Et la raison pour laquelle les États-Unis ont le pire bilan en matière de coronavirus est assez simple: Donald Trump. Il est le chef d'une proportion de plus en plus faible du public qui continue de croire que le coronavirus est un canular ou refuse de se conformer aux précautions de base pour empêcher sa propagation. Un président moqueur qui refuse d'imposer l'utilisation de masques faciaux (même après en avoir officiellement enfilé un pour son fil Twitter) inspire une minorité moqueuse qui met la majorité en danger.

Le rétablissement de la confiance dans le système de santé publique et la gouvernance de ce pays doit commencer par un système compétent de dépistage, de recherche des contacts et de quarantaine.

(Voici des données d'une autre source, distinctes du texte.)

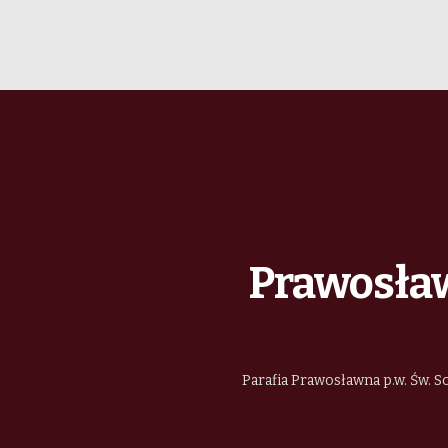
Prawosław
Parafia Prawosławna p.w. Św. So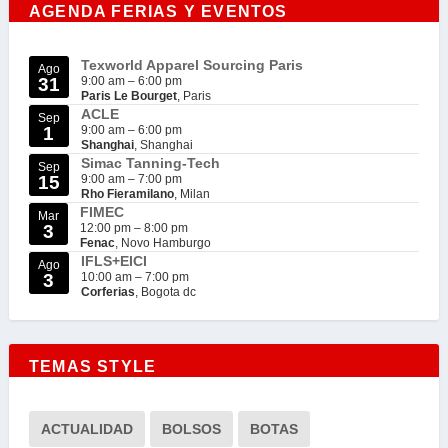
AGENDA FERIAS Y EVENTOS
Texworld Apparel Sourcing Paris
Ago
31
9:00 am
–
6:00 pm
Paris Le Bourget
, Paris
ACLE
Sep
1
9:00 am
–
6:00 pm
Shanghai
, Shanghai
Simac Tanning-Tech
Sep
15
9:00 am
–
7:00 pm
Rho Fieramilano
, Milan
FIMEC
Mar
3
12:00 pm
–
8:00 pm
Fenac
, Novo Hamburgo
IFLS+EICI
Ago
3
10:00 am
–
7:00 pm
Corferias
, Bogota dc
TEMAS STYLE
ACTUALIDAD
BOLSOS
BOTAS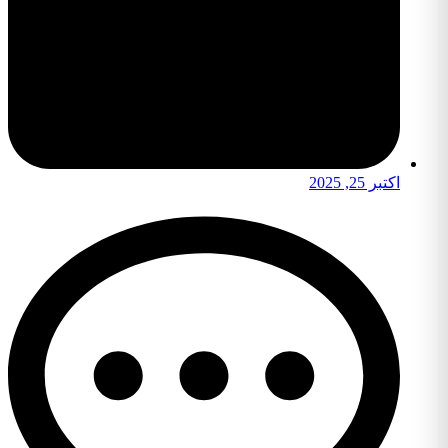
اکتبر 25, 2025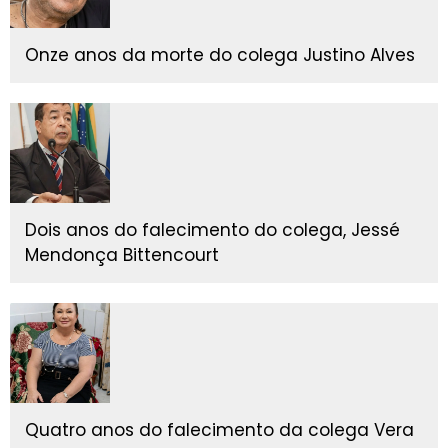
Onze anos da morte do colega Justino Alves
Dois anos do falecimento do colega, Jessé
Mendonça Bittencourt
Quatro anos do falecimento da colega Vera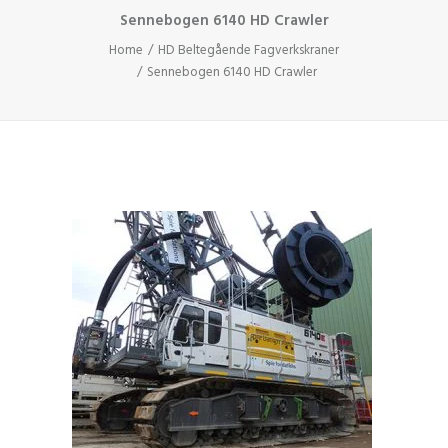
Sennebogen 6140 HD Crawler
Home
HD Beltegående Fagverkskraner
Sennebogen 6140 HD Crawler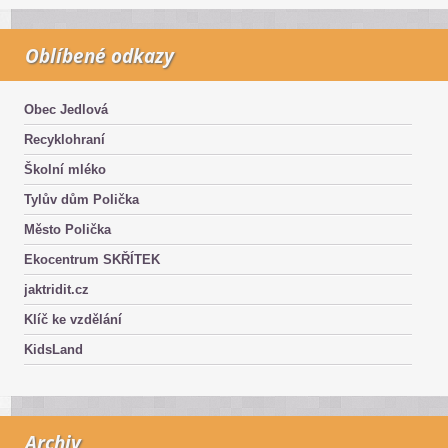
Oblíbené odkazy
Obec Jedlová
Recyklohraní
Školní mléko
Tylův dům Polička
Město Polička
Ekocentrum SKŘÍTEK
jaktridit.cz
Klíč ke vzdělání
KidsLand
Archiv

Pourtant, l'administration Trump refuse toujours de franchir cette étape nécessaire. Les républicains du Sénat ont demandé 25 milliards de dollars pour aider à mettre en place des systèmes de test et de traçage au niveau de l'État, mais le président veut en fait éliminer même ce montant modeste du budget (ainsi que des fonds supplémentaires pour les agences gouvernementales chargées de lutter contre la pandémie).

Les Américains se méfient de plus en plus de leurs institutions, car nous sommes de plus en plus nombreux à croire que nous en retirons de moins en moins d’avantages. L'administration Trump a généralement fait de son mieux pour aggraver les choses de façon désastreuse, ce n'est que récemment, au milieu de la pandémie et avec des millions de chômeurs, exigeant que la Cour suprême supprime l'assurance maladie fournie par la loi sur les soins abordables de l'administration Obama. La majeure partie des fonds de relance adoptés par le Congrès est allée à des particuliers et des entreprises riches – et les hommes du président n’ont même pas fait preuve de diligence raisonnable pour empêcher que près de 1,4 milliard de dollars de chèques de relance ne soient envoyés par la poste à des personnes décédées.

La prochaine administration (en supposant qu'il y en ait une) aura un travail de nettoyage massif pour restaurer la confiance de toute sorte dans un système aussi inégal et brisé. Après avoir abordé la crise aiguë de la pandémie, il devra démontrer que l'état de droit fonctionne à nouveau. La preuve la plus dramatique serait, bien sûr, de jeter le livre sur Donald Trump et ses plus proches facilitateurs. Ils ont violé tellement de lois que la confiance dans le système juridique sera encore affaiblie à moins qu’ils ne soient jugés et punis pour leurs crimes, y compris leur volonté de sacrifier des vies américaines à un nombre effarant dans la poursuite de la réélection du Donald.

En 1996, Bill Clinton a parlé de la construction d'un pont vers le XXIe siècle. Deux décennies après le début de ce siècle, Donald Trump a effectivement démoli ce pont et l'a remplacé par un mur (encore largement non construit) qui rappelle les fortifications du Moyen Âge. Covid-19 n'a fait que renforcer la paranoïa insulaire de ce président et de ses partisans. Le retour à la confiance, tant au niveau national qu’international, sera difficile. Il y aura des monstres à combattre en cours de route. Mais en fin de compte, il nous est possible de reprendre ce pays, de créer une économie mondiale juste et durable et de reconstruire la communauté internationale.

Vous et moi pouvons le faire. Ensemble.

Croyez-moi.

Cet essai est apparu pour la première fois sur TomDispatch.